My lovely mom wrote a blog post about her experience on this journey and it’s honestly the sweetest thing. Hope you enjoy!

When Kylee was about 5 years old we were in Church for Ash Wednesday.  We attended an evening service to get our ashes. The church was dimly lit and I had 4 kids, 5yrs old and younger alone.  My husband was working overtime and I was just happy I got there and all the girls were sitting relatively quiet before the service started. Kylee was standing next to me looking at everything, since it was unusual for us to be in church at night. She started looking at the crucifix above every Catholic alter and began asking questions about Jesus. The questions ranged from: What are we doing here?  Who is that guy (the priest)? Why is he wearing a dress?  When is it going to start?  Then the big question came that I believe was a turning point in Kylee’s spiritual world, Why is Jesus on the cross?  I told her a 5 yr. old version of what Jesus did for us.  She began to cry, soft at first then gradually became louder and more heartfelt.  I, again here with 4 young children alone,  tried to calm her down by asking what was wrong.  Her answer gave me all the confidence in the world that Kylee had already given her heart to God.  She said, “Wow, Jesus loves me”  This 5yr old little girl already knew what an amazing act of love Jesus’ death was for us all.

Thirteen years later, September of 2018, Kylee told me she felt called to do a mission trip with World Race.  I was very skeptical, nervous and unsure we should let her do something like this.  Kylee has always wanted to help people, she volunteers with the organization Young Life, she has volunteered at the local nursing home but she has never been away from home doing extended volunteering. I mean Kylee had never been away from me for more than 2 weeks continually in her whole life.  I tried to suggest local volunteer opportunities, maybe Habitat for Humanity, after all there are people in the United States that need help. She was determined to go on this trip. 
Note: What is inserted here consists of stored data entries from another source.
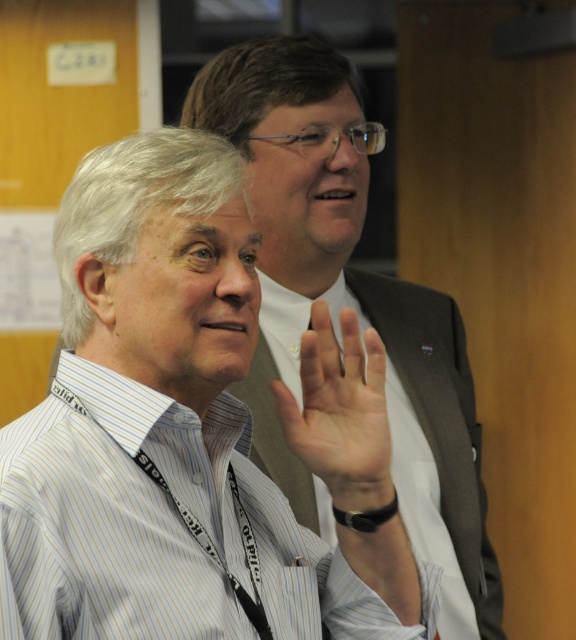 You are a photographer in a conference room. You see the gray fabric business suit at center and the pale skin palm at center. Which object is on the right side when viewed from the front?

The gray fabric business suit at center is positioned on the right side of the pale skin palm at center, so it is on the right side when viewed from the front.

You are a photographer trying to capture a candid shot of the gray fabric business suit at center. You notice a point marked at coordinates (441, 419). Can you confirm if this point is the exact location of the gray fabric business suit at center?

Yes, the point at coordinates (441, 419) corresponds to the gray fabric business suit at center, so it is the exact location. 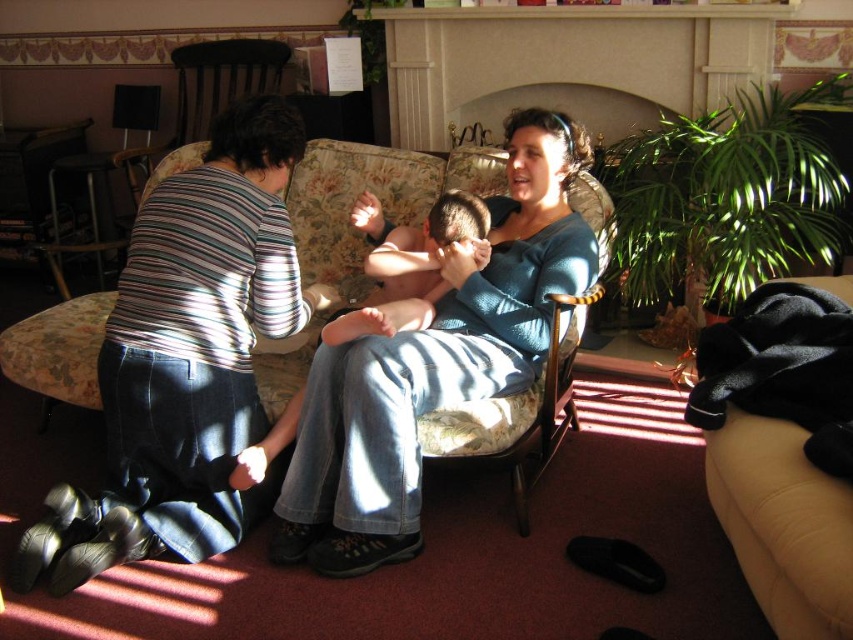 Question: Among these objects, which one is nearest to the camera?

Choices:
 (A) blue denim jeans at center
 (B) beige fabric couch at lower right
 (C) dark blue jeans at lower left

Answer: (B)

Question: Is dark blue jeans at lower left bigger than smooth skin baby at center?

Choices:
 (A) yes
 (B) no

Answer: (A)

Question: Is dark blue jeans at lower left closer to camera compared to beige fabric couch at lower right?

Choices:
 (A) yes
 (B) no

Answer: (B)

Question: Which object is positioned farthest from the dark blue jeans at lower left?

Choices:
 (A) beige fabric couch at lower right
 (B) blue denim jeans at center
 (C) smooth skin baby at center

Answer: (A)

Question: Does beige fabric couch at lower right appear under smooth skin baby at center?

Choices:
 (A) no
 (B) yes

Answer: (B)

Question: Which object is farther from the camera taking this photo?

Choices:
 (A) dark blue jeans at lower left
 (B) beige fabric couch at lower right
 (C) blue denim jeans at center

Answer: (A) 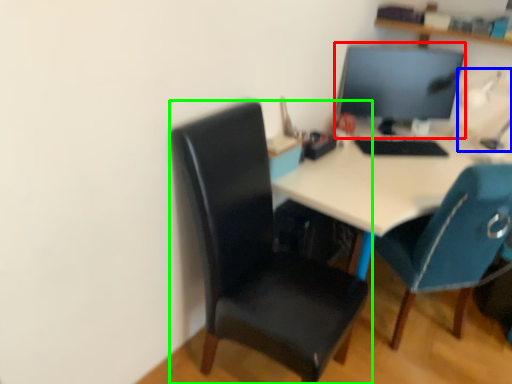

 After many conversations, she applied and when she was accepted she was ecstatic, I was in the other room quietly crying. I don’t think Kylee ever knew the level of my fear and doubt about this trip I felt.  It was the cause of a year of sleepless nights, stress, financial strain, it was the catalyst to a life changing career move, and more importantly  a change in my own spiritual outlook.  But as any mom does, I got behind her.  I researched the organization, we got her inoculations in order, I brainstormed the fundraising activities, and I talked to her for a year about her goals and dreams.  

As this summer came and it was getting closer to Launch, I realized this was ACTUALLY going to happen it wasn’t some time in the future.  I spend the weeks leading up to her send off getting her physically ready, emotionally building her up for the year ahead and bracing myself for a year away from my amazing daughter.  If you saw me in those weeks leading up to Launch I was barely holding it together. The mix of Kylee’s jubilation juxtaposed with trepidation was amusing even to me.  

I brought her to Georgia in early September and spent two incredible days saying goodbye.  The World Race offers workshops for us parents.  We heard from former racers, parents and administration of Adventures in Missions.  I worshiped with her and finally the moment where I tearfully said good bye.  As I left Kylee, I was upset and sad. On the way to the airport to fly home, I sensed this calm that came over me.  I felt the peace that Kylee was in God’s hands.  I know in my head my entire family has always been God’s hands but this was the first time I really had to lean on my faith and believe that my faith would be enough.  I have not had a moment of concern or fear since that moment of calm.  I STILL miss my baby. I STILL want to see her beautiful face and hear her voice.  But I know she is exactly where God wants her now.  I was told in this past year, from a beloved aunt, that Kylee has always been Gods child.  He will use her to do good in this world.  

I have finally met Kylee’s enthusiasm and excitement about this trip.  I can see the difference in her already and I am confident that the world is better off with her in it.  I am enjoying the journey now.